*** Block opens ***

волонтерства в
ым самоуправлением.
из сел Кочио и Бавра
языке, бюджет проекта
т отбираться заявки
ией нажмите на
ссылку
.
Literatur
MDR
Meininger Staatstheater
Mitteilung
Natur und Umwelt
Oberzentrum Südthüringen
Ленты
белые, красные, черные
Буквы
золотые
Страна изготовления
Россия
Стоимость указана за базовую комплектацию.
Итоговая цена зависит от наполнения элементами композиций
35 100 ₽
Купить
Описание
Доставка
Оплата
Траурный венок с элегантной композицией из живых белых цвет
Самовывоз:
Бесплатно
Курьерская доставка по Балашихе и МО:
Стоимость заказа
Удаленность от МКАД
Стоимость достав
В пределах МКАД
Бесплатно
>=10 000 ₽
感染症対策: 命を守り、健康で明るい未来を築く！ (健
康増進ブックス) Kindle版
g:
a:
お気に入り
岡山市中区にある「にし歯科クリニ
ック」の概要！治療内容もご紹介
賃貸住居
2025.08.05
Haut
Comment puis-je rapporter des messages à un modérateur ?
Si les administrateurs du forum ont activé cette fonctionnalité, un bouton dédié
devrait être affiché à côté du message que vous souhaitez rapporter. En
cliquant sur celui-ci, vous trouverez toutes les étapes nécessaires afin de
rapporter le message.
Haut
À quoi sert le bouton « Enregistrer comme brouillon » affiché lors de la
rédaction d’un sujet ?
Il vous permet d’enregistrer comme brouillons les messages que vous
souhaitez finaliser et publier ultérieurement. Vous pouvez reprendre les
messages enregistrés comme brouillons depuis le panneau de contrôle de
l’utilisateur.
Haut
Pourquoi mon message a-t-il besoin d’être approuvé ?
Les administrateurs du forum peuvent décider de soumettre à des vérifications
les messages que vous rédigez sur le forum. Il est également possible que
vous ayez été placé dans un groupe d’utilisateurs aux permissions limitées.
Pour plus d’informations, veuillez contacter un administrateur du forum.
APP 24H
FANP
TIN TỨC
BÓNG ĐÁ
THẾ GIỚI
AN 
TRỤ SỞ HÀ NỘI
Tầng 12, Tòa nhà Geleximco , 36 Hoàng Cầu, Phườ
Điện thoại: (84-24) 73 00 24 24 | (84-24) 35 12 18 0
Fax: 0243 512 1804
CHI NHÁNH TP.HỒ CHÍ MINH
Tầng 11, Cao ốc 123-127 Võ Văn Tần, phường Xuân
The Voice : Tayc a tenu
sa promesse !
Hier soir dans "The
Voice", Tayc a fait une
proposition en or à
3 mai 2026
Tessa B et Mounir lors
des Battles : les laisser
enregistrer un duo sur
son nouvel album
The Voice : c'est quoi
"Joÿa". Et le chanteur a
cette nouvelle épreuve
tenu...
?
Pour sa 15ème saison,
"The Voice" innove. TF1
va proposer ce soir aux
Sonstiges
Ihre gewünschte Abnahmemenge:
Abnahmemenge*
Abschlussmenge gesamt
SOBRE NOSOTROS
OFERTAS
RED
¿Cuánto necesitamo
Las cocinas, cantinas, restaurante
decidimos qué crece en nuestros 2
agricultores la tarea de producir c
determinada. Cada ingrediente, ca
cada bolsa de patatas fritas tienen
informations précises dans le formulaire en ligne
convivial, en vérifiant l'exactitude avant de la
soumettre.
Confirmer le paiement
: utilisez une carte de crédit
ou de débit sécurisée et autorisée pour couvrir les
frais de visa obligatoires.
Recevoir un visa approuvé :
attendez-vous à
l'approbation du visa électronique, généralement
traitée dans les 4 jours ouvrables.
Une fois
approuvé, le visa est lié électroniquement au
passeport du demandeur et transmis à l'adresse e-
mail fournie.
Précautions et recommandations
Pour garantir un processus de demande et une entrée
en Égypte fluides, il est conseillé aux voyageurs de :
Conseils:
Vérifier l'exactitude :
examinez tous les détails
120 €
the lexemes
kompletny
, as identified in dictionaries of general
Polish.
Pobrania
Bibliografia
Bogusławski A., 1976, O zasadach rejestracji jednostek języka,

*** Block closes ***
*** Block opens ***

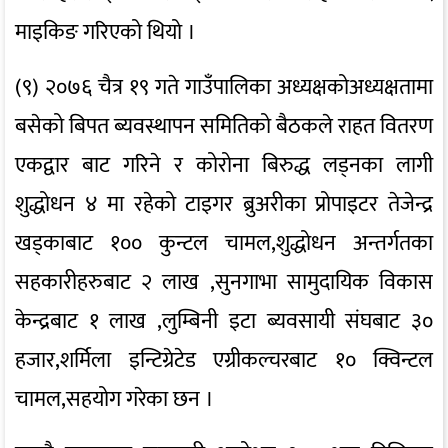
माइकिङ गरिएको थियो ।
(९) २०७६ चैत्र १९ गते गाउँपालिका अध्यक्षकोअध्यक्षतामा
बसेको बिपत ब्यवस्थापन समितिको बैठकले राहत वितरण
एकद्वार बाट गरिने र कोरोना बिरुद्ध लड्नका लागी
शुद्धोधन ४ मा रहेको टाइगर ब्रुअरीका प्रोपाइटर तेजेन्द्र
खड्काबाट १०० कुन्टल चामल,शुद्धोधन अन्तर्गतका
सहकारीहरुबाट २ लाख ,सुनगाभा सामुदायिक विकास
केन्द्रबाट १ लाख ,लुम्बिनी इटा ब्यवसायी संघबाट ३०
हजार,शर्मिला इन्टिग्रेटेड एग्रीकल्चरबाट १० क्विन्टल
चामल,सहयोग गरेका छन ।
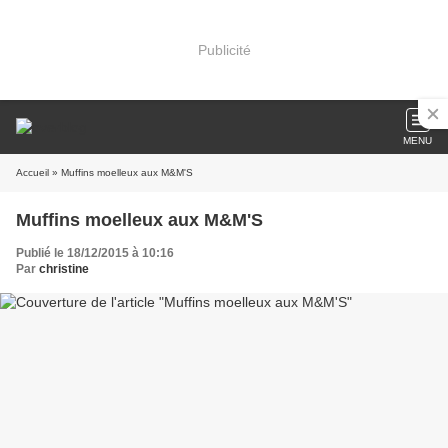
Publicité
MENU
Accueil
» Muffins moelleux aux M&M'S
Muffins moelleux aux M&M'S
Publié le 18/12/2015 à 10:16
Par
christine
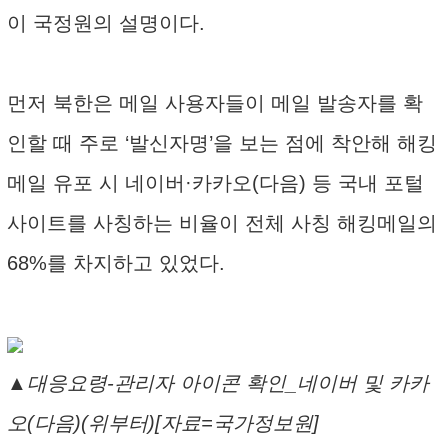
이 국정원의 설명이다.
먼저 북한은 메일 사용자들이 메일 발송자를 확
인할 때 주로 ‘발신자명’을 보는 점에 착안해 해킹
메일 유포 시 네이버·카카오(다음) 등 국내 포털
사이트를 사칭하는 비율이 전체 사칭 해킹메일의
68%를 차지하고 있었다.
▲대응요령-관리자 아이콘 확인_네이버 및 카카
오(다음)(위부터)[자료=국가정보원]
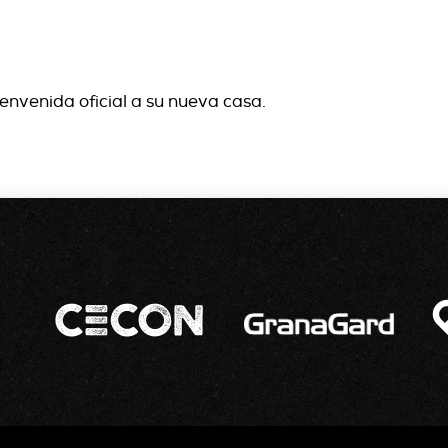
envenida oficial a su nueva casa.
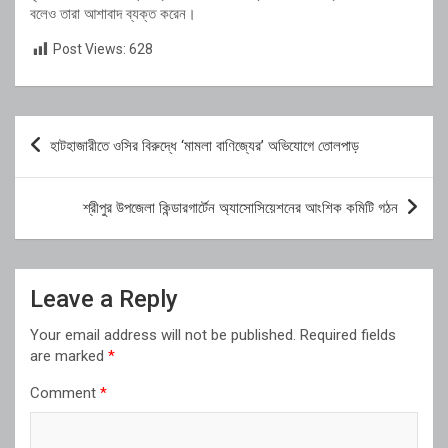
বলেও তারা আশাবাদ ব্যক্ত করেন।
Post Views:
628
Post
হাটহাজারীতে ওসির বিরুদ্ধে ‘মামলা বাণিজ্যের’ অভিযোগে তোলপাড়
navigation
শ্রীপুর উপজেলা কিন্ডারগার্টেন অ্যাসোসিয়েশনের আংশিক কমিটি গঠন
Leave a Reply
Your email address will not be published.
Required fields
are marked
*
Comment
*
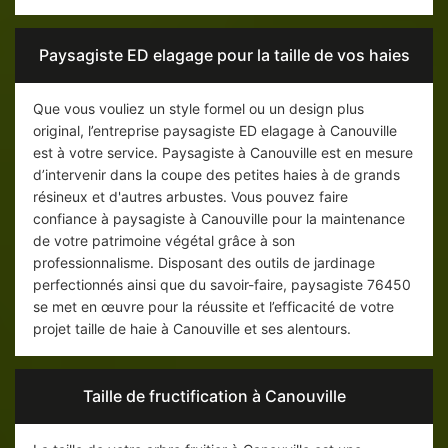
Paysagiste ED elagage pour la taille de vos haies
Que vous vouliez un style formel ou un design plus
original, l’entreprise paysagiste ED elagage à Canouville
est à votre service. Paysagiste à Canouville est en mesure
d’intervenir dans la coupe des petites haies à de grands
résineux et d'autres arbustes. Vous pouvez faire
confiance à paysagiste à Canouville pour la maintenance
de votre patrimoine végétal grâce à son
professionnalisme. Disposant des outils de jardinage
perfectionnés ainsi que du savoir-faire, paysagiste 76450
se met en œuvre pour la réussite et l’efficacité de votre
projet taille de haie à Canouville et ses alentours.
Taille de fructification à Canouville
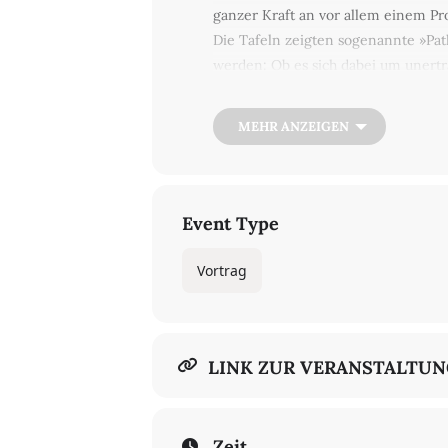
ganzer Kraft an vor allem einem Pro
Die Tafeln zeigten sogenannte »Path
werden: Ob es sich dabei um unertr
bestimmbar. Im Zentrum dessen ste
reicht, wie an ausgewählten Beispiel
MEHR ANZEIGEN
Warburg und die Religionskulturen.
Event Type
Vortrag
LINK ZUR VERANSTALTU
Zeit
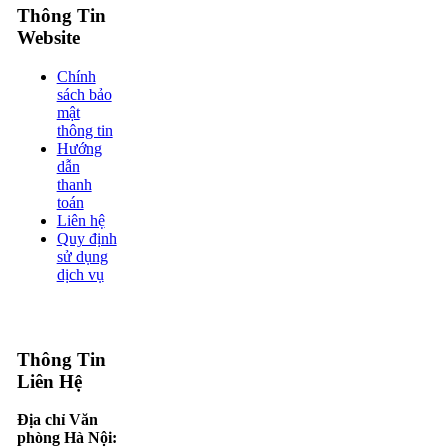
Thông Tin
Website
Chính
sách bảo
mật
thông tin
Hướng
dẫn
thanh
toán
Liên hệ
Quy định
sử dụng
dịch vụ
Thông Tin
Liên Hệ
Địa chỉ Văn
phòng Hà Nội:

*** Block closes ***
*** Block opens ***

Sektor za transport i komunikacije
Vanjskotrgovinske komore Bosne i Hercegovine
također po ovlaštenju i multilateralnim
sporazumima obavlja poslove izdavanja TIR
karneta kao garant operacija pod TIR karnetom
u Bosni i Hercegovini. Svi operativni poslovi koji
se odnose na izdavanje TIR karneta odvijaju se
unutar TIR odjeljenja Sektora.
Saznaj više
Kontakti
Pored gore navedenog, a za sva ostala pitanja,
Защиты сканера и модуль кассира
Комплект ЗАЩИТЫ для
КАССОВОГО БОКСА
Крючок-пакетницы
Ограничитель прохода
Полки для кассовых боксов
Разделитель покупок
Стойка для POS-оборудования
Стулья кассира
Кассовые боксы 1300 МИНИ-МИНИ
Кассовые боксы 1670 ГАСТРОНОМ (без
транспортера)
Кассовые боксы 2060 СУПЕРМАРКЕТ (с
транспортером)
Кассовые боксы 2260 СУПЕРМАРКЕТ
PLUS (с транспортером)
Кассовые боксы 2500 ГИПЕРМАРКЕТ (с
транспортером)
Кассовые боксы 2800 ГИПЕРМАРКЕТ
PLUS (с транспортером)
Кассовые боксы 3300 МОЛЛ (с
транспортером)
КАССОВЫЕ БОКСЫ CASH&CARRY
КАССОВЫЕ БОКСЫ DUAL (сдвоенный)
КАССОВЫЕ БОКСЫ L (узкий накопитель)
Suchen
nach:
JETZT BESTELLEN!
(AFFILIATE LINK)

*** Block closes ***

§ Problem to work on: Please give the number of lines in the data above that include the string "кассира", and nothing else.

§ Response area: 2